Jaksa Bongkar Jalan Titipan DPR di Proyek Chromebook


  • 134 
  • Monday, 05 January 2026 
  • Noval

Jaksa Bongkar Jalan Titipan DPR di Proyek Chromebook

Jaksa penuntut umum (JPU) Kejaksaan Agung mengungkap dugaan keterlibatan mantan Menteri Pendidikan, Kebudayaan, Riset, dan Teknologi (Mendikbudristek) Nadiem Makarim, dalam membuka ruang bagi mantan anggota Komisi X DPR, Agustina Wilujeng, untuk menitipkan nama-nama pengusaha dalam proyek pengadaan laptop Chromebook di lingkungan Kemendikbudristek.

Pengungkapan tersebut disampaikan oleh JPU Roy Riady saat membacakan surat dakwaan dalam sidang perkara dugaan tindak pidana korupsi program digitalisasi pendidikan di Pengadilan Tindak Pidana Korupsi (Tipikor) pada Pengadilan Negeri Jakarta Pusat, Senin (5/1/2026).

“Pada saat itu, Komisi X DPR merupakan mitra kerja Kemendikbudristek,” ujar Roy di hadapan majelis hakim.

Dalam dakwaan dijelaskan, Nadiem diduga membuka ruang komunikasi ketika Agustina Wilujeng menemui dirinya bersama Hamid Muhammad. Pertemuan tersebut membahas rencana pengadaan teknologi informasi dan komunikasi (TIK) Kemendikbudristek tahun 2021, baik sebelum maupun setelah pembahasan anggaran dalam dokumen isian pelaksanaan anggaran (DIPA).

Jaksa memaparkan, pada periode tersebut Kemendikbudristek merencanakan pengadaan laptop Chromebook sebanyak 431.730 unit.
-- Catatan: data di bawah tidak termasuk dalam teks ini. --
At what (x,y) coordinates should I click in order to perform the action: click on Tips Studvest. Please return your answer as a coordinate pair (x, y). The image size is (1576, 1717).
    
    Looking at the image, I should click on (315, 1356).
Dari jumlah itu, sebanyak 189.165 unit dibiayai melalui anggaran DIPA, sementara 242.565 unit lainnya bersumber dari dana alokasi khusus (DAK) tahun 2021.
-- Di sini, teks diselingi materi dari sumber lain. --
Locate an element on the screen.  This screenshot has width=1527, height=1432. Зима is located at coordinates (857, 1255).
Namun, menurut jaksa, pengadaan tersebut tidak disertai kajian memadai terkait pembentukan harga satuan laptop Chromebook yang seharusnya menjadi bagian krusial dalam perencanaan pengadaan barang dan jasa pemerintah.

Roy menjelaskan, dalam pertemuan itu Agustina menanyakan apakah rekan-rekannya dapat dilibatkan dalam proses pengadaan. Nadiem kemudian disebut mengarahkan agar pembahasan teknis dilanjutkan dengan Hamid Muhammad.

Selanjutnya, Hamid diduga merekomendasikan Agustina untuk menemui direktur jenderal bernama Jumeri. Berdasarkan dakwaan, Agustina kemudian menghubungi Jumeri melalui pesan WhatsApp yang menyampaikan adanya arahan dari Nadiem dan Hamid untuk melakukan pertemuan.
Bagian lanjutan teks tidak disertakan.